### Task requirements
Go through the data below. Pull out every line that has the word "Federazione".

### Source data
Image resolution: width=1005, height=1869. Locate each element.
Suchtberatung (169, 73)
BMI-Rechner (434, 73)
--
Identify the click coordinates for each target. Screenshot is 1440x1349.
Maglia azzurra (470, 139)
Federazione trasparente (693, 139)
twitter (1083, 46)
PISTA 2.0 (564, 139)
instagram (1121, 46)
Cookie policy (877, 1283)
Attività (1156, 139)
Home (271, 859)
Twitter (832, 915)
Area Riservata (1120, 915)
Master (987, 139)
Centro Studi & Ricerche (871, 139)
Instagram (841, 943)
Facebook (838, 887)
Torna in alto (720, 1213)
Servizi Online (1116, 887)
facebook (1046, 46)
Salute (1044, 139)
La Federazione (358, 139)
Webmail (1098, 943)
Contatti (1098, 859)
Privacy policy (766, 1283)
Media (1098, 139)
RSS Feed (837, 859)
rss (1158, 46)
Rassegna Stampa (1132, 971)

### Response below
Federazione trasparente (693, 139)
La Federazione (358, 139)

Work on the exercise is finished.